2. Materials and Methods

2.1. Materials

The dA, dG, dC, and dT cyanoethylphosphoramidites and the Beaucage reagent (3H-1,2-benzodithiol-3-one 1,1-dioxide) were purchased from Glen Research (Sterling, VA, USA). The Taq polymerase kits were from Applied Biosystems (Foster City, CA, USA). Polystyrene beads (60–70 µm) with non-cleavable hexaethyleneglycol linkers loading 36 µmol/g were from ChemGenes Corp. (Ashland, MA, USA). The oligodeoxynucleotides (ODNs) and monothioated S-ODNs used in the study were synthesized on a 1 µmol scale in an Expedite 8909 System (Applied Biosystems, Foster City, CA, USA) DNA synthesizer. NHS-PEG12-biotin was purchased from Pierce (Thermo Fisher Scientific, Rockford, IL, USA). N-acetyl-2,3-dehydro-2-deoxyneuraminic acid (ADDA) was purchased from Sigma-Aldrich (St. Louis, MO, USA). CD44-HABD protein was produced in our laboratory by cloning the DNA sequences encoding CD44-HABD (20–178 amino acid residues) into expression vector pET19b between the NdeI and BamHI sites and following published procedures [28] for protein expression, refolding, and purification.

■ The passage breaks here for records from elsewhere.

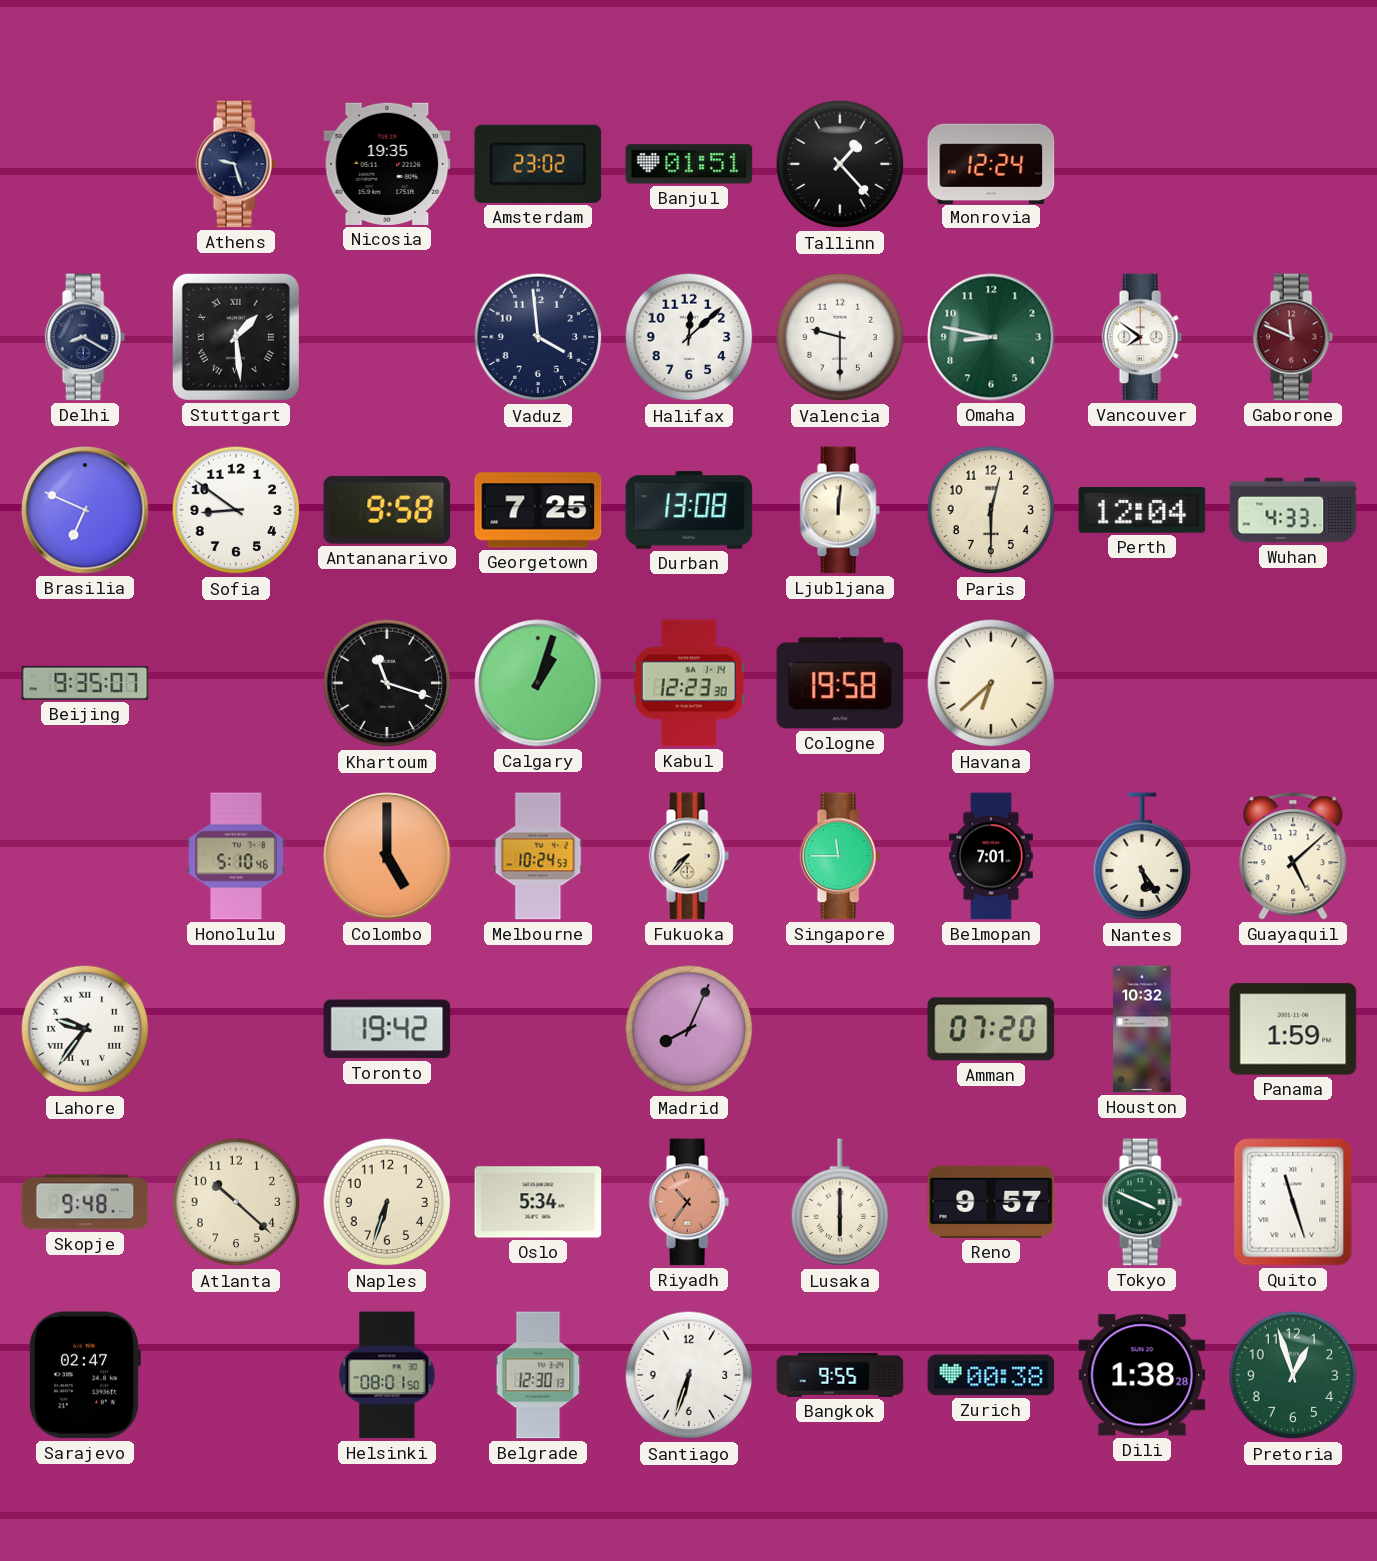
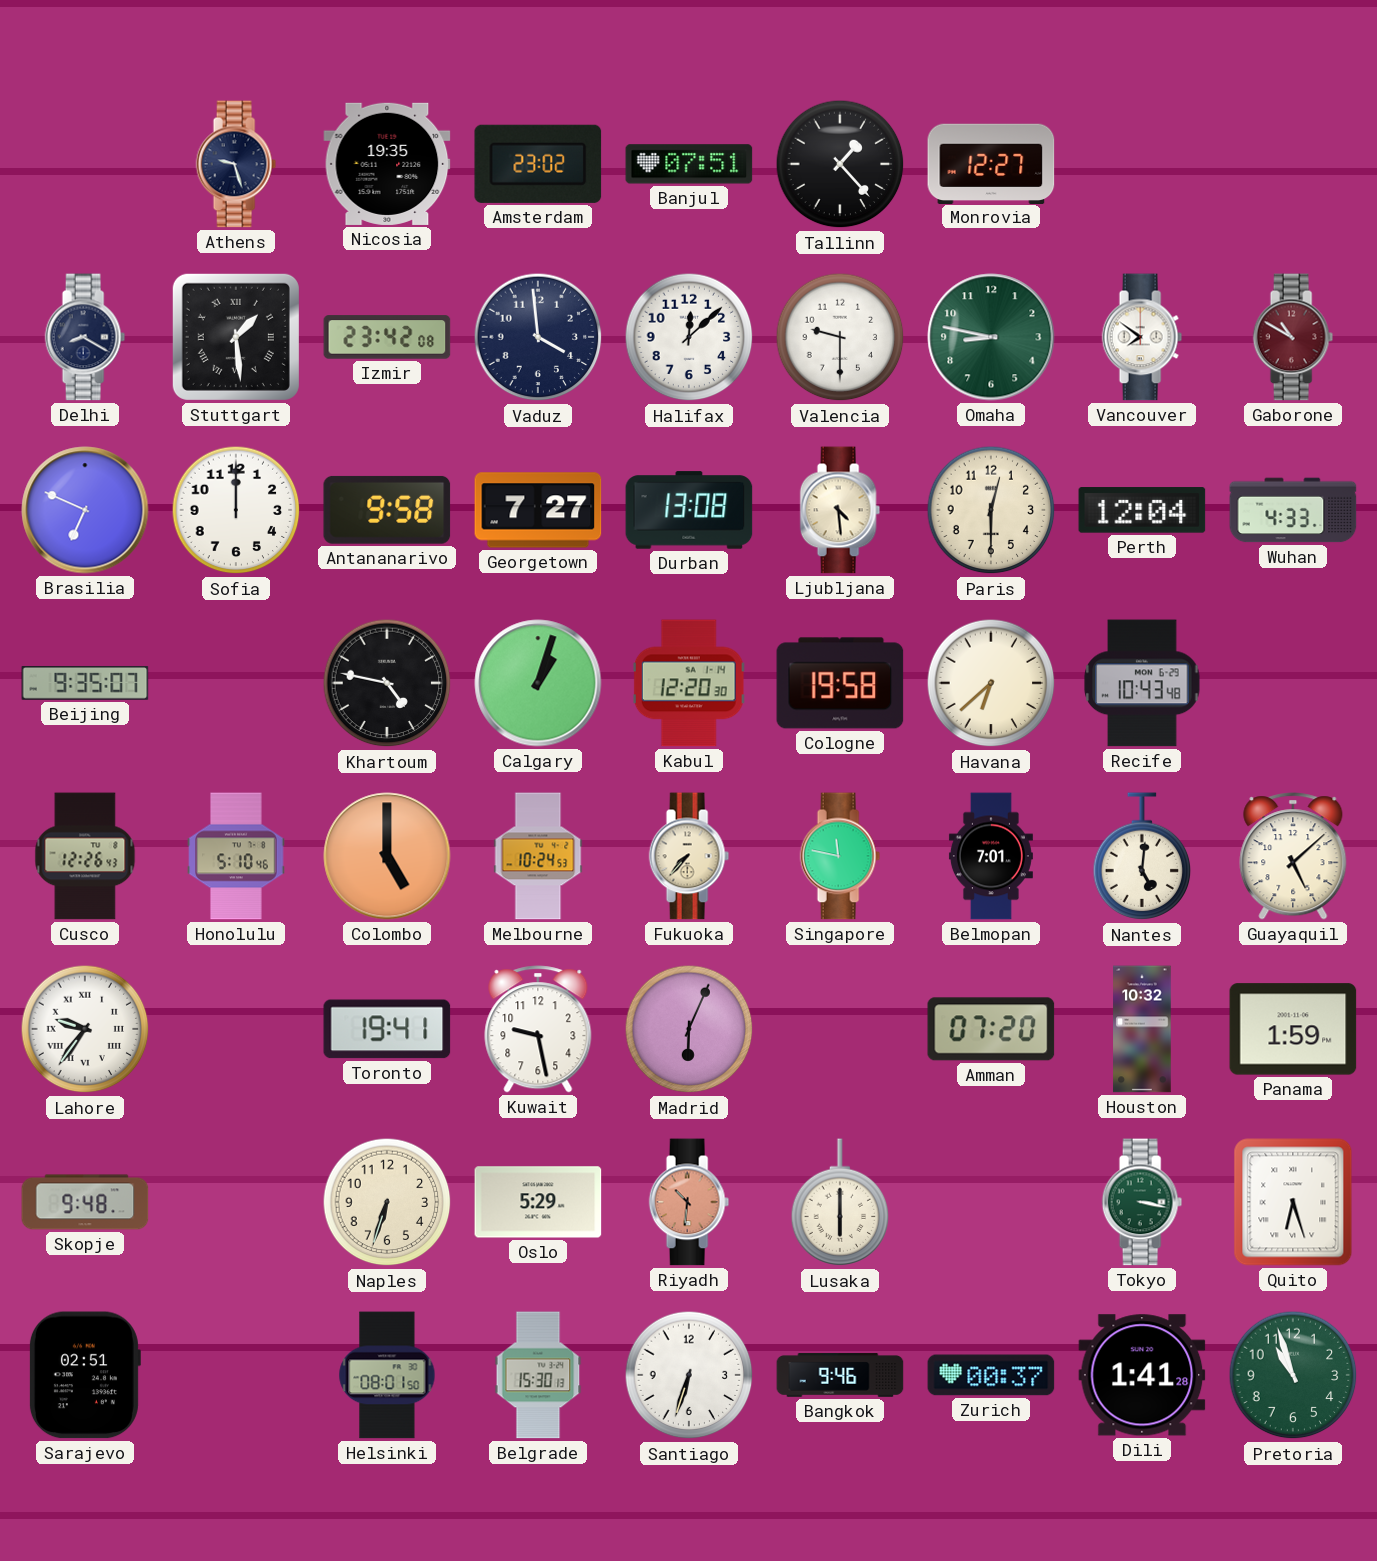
Banjul: 01:51 -> 07:51
Monrovia: 12:24 -> 12:27
Izmir: none -> 23:42
Gaborone: 11:49 -> 10:50
Sofia: 8:51 -> 12:00
Georgetown: 7:25 -> 7:27
Ljubljana: 12:01 -> 4:29
Khartoum: 11:18 -> 4:47
Kabul: 12:23 -> 12:20
Recife: none -> 10:43
Cusco: none -> 12:26
Singapore: 11:45 -> 11:47
Nantes: 5:24 -> 5:01
Toronto: 19:42 -> 19:41
Kuwait: none -> 9:28
Madrid: 8:04 -> 6:04
Atlanta: 10:22 -> none
Oslo: 5:34 -> 5:29
Riyadh: 10:36 -> 10:31
Reno: 9:57 -> none
Tokyo: 3:49 -> 3:17
Quito: 11:27 -> 6:27
Sarajevo: 02:47 -> 02:51
Belgrade: 12:30 -> 15:30
Bangkok: 9:55 -> 9:46
Zurich: 00:38 -> 00:37
Dili: 1:38 -> 1:41
Pretoria: 12:57 -> 10:57
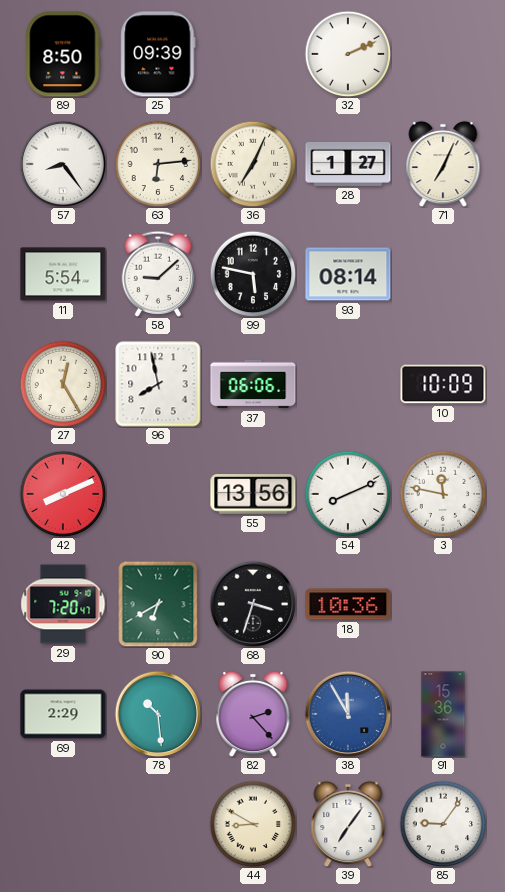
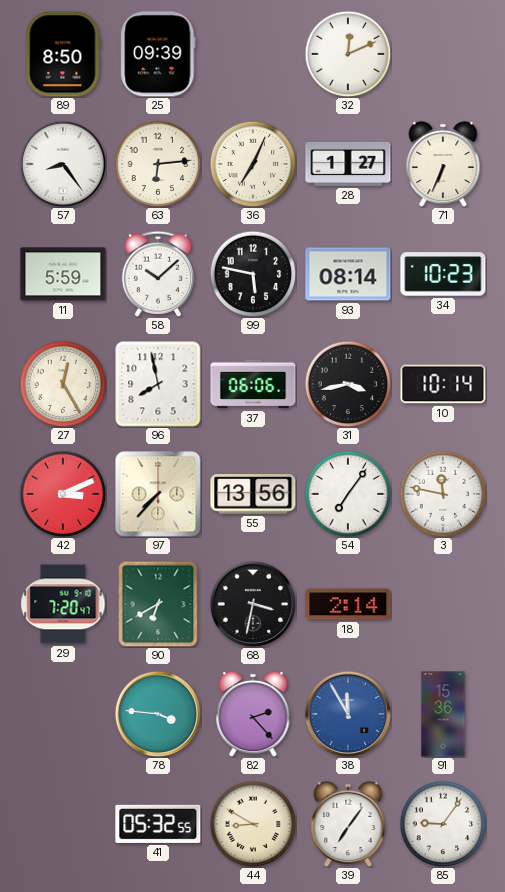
32: 2:11 -> 12:11
71: 7:04 -> 6:34
11: 5:54 -> 5:59
58: 9:08 -> 10:08
34: none -> 10:23
31: none -> 3:43
10: 10:09 -> 10:14
42: 8:11 -> 3:11
97: none -> 7:37
54: 8:11 -> 7:06
68: 3:33 -> 3:32
18: 10:36 -> 2:14
69: 2:29 -> none
78: 10:29 -> 3:46
41: none -> 05:32
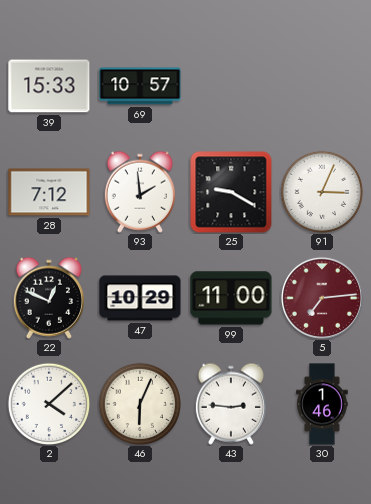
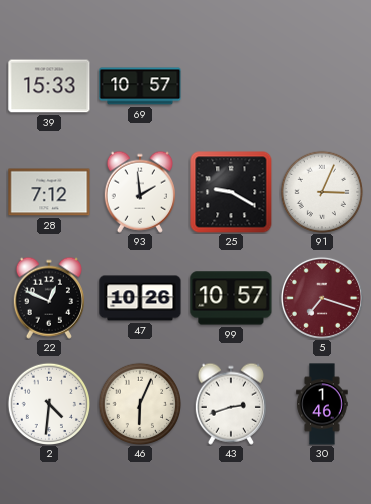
47: 10:29 -> 10:26
99: 11:00 -> 10:57
5: 7:14 -> 7:18
2: 4:08 -> 4:31
43: 2:46 -> 2:42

2.2. Synthesis of Monothioated Oligodeoxynucleotides (S-ODN) Library

Based on the primary sequence of our selected thioaptamers that substituted with monothiophosphates on the 5′ side of dA and bound to the hyaluronic acid binding domain of CD44 (CD44-HABD) [15], we synthesized a pseudorandom, beads library of aptamers using an automated four-column, split-pool synthesizer [29]. This synthesis produced a library with >1 million (4¹⁰) unique thioaptamer sequences. Using DOCK6.4 software [30] on the nine representative protein structures with the 2798 small molecules, the ADDA ligand (N-acetyl-2,3-dehydro-2-deoxyneuraminic acid, PubChem: CID 65309) was selected as lead compound [21]. After synthesis, ADDA was conjugated to certain 5-(aminoethyl-3-acrylimido)-deoxyuridine (amino-dU) of the original XA library using amine-carboxy coupling [21]. The beads-based library consists of a 5′-primer region (5′-GAGATTCATCACGCGCATAGTC-3′), a 30 nucleotide pseudo-random sequence, and a 3′-primer region (5′-CGACTATGCGATGATGTCTTC-3′) that is covalently linked to a 65-µm polystyrene bead (ChemGenes) by a non-cleavable hexaethyleneglycol linker.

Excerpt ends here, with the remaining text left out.